[What to produce]: When the line containing "Given the image: Find" is found in the data below, copy it and each line after it through the line containing "Return results in <instances>...</instances>. Where", exactly and with no others.

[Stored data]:
--- START ---

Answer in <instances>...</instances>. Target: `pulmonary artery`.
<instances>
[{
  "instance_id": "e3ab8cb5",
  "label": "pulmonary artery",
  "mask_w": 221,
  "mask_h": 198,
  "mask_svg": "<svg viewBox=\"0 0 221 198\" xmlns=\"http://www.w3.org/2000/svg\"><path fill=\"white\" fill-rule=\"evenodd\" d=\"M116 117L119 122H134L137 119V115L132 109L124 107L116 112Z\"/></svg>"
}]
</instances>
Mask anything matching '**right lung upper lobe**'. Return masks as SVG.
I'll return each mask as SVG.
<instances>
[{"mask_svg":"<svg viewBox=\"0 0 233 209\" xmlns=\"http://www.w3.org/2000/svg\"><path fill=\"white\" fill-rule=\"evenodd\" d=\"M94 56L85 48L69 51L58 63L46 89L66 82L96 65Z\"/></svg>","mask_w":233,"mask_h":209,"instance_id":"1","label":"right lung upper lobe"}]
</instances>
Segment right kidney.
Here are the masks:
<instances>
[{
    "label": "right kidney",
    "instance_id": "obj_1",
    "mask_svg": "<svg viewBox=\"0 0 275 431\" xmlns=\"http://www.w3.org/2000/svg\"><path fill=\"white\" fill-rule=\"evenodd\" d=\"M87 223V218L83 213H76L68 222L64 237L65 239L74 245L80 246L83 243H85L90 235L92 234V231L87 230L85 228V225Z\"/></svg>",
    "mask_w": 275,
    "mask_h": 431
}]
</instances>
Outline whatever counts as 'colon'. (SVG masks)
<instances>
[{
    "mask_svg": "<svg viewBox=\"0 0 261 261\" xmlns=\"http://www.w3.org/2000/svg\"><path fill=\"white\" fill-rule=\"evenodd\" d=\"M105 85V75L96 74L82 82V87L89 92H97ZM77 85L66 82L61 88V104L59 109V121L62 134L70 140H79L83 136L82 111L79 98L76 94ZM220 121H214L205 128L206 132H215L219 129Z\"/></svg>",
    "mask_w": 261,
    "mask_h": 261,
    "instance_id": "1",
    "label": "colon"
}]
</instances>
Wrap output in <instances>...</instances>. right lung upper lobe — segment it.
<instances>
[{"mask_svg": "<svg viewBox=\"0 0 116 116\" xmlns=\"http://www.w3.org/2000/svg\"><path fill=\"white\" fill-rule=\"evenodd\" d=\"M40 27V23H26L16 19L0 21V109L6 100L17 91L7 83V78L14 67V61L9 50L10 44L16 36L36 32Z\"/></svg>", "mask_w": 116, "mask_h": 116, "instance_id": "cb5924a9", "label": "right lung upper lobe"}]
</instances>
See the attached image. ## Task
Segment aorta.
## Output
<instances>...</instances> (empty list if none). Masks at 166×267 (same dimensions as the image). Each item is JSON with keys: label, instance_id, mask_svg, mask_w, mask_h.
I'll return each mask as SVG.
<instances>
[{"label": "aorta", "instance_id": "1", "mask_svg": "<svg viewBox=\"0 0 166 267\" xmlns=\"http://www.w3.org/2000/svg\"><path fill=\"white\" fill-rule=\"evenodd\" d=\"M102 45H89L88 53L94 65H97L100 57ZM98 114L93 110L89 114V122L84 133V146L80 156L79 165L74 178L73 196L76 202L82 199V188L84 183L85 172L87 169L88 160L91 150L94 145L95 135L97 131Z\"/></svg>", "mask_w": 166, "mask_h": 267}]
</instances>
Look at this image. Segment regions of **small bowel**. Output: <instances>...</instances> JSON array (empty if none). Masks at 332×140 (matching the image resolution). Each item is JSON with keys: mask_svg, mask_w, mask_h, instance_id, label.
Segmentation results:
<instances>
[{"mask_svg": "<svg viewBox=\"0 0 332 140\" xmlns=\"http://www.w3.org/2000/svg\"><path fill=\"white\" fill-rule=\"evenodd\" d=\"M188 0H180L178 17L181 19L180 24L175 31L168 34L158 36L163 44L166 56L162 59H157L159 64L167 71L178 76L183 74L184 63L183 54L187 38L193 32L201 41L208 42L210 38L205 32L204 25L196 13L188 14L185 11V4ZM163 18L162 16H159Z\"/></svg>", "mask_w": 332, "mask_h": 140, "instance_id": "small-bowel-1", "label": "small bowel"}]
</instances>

--- END ---
--- START ---

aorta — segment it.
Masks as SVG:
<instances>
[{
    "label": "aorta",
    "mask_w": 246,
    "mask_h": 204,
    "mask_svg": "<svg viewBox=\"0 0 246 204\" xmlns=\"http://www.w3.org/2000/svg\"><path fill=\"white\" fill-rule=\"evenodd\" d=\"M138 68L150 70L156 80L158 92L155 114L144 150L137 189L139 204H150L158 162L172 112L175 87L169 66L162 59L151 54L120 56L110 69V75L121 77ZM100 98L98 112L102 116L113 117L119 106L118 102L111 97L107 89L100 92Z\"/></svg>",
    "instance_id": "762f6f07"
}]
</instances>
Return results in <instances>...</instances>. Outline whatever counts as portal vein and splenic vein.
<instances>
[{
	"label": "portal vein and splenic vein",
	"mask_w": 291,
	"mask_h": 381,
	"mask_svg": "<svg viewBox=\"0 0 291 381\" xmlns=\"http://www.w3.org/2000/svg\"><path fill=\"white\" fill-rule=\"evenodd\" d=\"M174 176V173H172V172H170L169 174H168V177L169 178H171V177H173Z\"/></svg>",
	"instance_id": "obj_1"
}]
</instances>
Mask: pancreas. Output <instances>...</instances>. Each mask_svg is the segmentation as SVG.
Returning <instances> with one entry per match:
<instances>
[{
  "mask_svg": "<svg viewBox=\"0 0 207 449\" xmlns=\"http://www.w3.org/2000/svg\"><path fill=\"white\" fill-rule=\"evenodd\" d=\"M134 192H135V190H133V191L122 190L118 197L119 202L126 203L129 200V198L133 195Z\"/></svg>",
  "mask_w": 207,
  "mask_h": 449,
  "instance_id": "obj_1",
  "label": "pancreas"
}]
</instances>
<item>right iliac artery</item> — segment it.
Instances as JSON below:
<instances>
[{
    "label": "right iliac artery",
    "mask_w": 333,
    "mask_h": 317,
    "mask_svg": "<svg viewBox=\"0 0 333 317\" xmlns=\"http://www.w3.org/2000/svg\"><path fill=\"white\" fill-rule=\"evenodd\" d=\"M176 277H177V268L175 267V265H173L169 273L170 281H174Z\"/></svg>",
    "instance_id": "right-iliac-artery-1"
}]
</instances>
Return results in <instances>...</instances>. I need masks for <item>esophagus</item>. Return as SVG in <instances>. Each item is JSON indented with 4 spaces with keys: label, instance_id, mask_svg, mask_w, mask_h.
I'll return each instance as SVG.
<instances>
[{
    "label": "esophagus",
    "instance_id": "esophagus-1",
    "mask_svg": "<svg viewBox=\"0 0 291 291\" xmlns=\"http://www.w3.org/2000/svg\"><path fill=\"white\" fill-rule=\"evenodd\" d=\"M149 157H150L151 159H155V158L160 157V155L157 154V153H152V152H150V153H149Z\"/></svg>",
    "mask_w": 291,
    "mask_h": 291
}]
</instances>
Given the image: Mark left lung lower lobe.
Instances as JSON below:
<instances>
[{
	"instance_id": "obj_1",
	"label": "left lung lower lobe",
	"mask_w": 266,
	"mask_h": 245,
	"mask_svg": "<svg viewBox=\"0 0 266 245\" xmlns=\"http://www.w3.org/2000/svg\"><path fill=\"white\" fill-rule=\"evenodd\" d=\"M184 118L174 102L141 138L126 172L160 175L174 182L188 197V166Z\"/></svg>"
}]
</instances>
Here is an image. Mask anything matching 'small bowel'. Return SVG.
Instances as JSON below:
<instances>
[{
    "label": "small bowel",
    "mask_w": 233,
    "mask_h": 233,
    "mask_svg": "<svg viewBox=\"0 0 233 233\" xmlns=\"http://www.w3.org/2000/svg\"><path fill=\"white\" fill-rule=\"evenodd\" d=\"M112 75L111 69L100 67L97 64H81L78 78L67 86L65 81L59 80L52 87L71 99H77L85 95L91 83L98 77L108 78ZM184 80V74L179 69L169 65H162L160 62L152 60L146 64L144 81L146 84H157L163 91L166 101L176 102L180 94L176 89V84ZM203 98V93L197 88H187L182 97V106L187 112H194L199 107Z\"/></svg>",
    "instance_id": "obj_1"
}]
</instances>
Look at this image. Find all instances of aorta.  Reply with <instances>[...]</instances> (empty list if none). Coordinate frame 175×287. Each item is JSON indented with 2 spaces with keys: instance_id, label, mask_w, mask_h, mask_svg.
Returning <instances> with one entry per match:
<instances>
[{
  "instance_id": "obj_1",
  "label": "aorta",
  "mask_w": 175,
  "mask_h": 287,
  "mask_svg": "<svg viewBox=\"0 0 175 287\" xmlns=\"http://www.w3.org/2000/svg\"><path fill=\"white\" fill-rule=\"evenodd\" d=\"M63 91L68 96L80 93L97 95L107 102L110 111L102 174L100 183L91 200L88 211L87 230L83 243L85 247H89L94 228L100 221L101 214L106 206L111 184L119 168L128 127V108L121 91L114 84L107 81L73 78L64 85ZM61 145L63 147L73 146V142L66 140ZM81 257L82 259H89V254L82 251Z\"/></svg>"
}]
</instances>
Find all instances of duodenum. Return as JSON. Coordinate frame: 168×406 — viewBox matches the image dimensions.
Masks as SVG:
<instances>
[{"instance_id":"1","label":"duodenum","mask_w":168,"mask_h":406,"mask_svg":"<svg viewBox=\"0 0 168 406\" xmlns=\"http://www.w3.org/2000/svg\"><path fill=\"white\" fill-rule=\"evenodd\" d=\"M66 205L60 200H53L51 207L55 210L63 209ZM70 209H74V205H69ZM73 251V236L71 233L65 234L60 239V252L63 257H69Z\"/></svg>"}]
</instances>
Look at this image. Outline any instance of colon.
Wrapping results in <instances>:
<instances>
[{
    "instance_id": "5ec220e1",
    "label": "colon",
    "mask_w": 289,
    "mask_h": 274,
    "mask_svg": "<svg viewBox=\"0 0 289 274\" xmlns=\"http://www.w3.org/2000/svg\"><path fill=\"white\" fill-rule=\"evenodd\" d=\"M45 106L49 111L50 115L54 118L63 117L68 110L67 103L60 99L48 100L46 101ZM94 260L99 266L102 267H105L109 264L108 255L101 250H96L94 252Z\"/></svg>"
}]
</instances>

--- END ---
--- START ---

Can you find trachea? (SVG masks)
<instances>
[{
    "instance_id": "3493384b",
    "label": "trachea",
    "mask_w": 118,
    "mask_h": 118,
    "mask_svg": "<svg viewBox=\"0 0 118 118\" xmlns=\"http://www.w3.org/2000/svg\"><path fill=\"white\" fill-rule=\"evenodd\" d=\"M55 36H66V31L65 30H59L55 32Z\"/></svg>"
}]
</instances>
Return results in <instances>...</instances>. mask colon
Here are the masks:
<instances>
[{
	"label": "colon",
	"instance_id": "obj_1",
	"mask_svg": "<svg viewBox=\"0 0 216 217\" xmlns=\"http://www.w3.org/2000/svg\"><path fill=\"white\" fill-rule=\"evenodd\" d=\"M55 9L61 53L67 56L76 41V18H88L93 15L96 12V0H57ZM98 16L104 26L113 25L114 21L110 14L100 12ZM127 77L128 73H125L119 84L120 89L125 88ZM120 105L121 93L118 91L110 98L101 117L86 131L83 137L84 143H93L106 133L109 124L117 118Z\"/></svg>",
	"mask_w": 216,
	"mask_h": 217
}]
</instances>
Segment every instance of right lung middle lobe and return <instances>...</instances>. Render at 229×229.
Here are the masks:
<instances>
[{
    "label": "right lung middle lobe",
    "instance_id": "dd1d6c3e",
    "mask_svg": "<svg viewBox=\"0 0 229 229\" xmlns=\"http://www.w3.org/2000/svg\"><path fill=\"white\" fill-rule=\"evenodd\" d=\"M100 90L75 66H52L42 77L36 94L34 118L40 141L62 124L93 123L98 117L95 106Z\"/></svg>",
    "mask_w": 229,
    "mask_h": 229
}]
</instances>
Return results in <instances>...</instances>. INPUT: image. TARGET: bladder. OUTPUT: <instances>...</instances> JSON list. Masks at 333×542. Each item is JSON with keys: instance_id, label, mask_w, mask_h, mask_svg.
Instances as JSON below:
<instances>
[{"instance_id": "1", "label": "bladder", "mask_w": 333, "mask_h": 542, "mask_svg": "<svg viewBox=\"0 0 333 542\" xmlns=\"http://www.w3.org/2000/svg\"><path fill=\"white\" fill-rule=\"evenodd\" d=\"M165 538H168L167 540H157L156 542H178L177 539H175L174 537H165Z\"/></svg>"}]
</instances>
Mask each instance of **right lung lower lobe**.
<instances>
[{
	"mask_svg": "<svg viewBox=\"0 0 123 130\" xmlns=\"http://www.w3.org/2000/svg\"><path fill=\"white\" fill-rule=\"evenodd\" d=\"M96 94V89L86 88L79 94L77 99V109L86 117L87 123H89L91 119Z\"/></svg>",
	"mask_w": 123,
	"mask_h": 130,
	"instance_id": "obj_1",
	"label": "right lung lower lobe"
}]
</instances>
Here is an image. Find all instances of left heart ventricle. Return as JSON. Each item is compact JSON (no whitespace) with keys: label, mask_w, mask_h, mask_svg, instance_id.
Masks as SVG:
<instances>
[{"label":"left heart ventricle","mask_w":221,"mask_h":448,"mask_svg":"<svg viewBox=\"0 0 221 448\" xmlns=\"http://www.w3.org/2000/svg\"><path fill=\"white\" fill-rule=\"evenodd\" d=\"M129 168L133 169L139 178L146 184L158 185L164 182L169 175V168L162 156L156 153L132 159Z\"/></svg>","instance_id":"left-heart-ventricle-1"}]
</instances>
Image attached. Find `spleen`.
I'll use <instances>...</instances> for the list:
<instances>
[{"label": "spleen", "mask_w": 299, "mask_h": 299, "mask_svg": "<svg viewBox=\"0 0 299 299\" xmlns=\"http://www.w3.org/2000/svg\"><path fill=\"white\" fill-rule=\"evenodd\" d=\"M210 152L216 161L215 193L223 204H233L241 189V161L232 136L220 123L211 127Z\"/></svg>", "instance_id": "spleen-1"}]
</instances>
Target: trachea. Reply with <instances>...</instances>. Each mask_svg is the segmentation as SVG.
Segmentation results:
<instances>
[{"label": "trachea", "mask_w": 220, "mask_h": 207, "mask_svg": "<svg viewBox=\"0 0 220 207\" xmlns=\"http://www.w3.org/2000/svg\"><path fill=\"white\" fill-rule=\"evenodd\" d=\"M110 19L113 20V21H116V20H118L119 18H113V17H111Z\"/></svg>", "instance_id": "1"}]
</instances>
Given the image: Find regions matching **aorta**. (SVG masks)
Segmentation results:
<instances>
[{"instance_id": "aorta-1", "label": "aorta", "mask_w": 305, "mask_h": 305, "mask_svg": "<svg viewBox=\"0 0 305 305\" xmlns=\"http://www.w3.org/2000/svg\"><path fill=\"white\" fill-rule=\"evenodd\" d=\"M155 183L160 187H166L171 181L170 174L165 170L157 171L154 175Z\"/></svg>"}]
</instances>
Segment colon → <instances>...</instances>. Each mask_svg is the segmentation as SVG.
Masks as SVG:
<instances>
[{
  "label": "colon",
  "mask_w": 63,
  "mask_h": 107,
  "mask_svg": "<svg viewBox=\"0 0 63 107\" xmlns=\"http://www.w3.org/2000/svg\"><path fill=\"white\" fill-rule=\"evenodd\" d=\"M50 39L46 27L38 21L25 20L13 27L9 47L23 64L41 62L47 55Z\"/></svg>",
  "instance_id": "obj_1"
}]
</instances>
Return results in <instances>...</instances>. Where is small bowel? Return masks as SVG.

--- END ---

[Response below]:
Given the image: Find regions matching **aorta**. (SVG masks)
Segmentation results:
<instances>
[{"instance_id": "aorta-1", "label": "aorta", "mask_w": 305, "mask_h": 305, "mask_svg": "<svg viewBox=\"0 0 305 305\" xmlns=\"http://www.w3.org/2000/svg\"><path fill=\"white\" fill-rule=\"evenodd\" d=\"M155 183L160 187H166L171 181L170 174L165 170L157 171L154 175Z\"/></svg>"}]
</instances>
Segment colon → <instances>...</instances>. Each mask_svg is the segmentation as SVG.
Masks as SVG:
<instances>
[{
  "label": "colon",
  "mask_w": 63,
  "mask_h": 107,
  "mask_svg": "<svg viewBox=\"0 0 63 107\" xmlns=\"http://www.w3.org/2000/svg\"><path fill=\"white\" fill-rule=\"evenodd\" d=\"M50 39L46 27L38 21L25 20L13 27L9 47L23 64L41 62L47 55Z\"/></svg>",
  "instance_id": "obj_1"
}]
</instances>
Return results in <instances>...</instances>. Where is small bowel? Return masks as SVG.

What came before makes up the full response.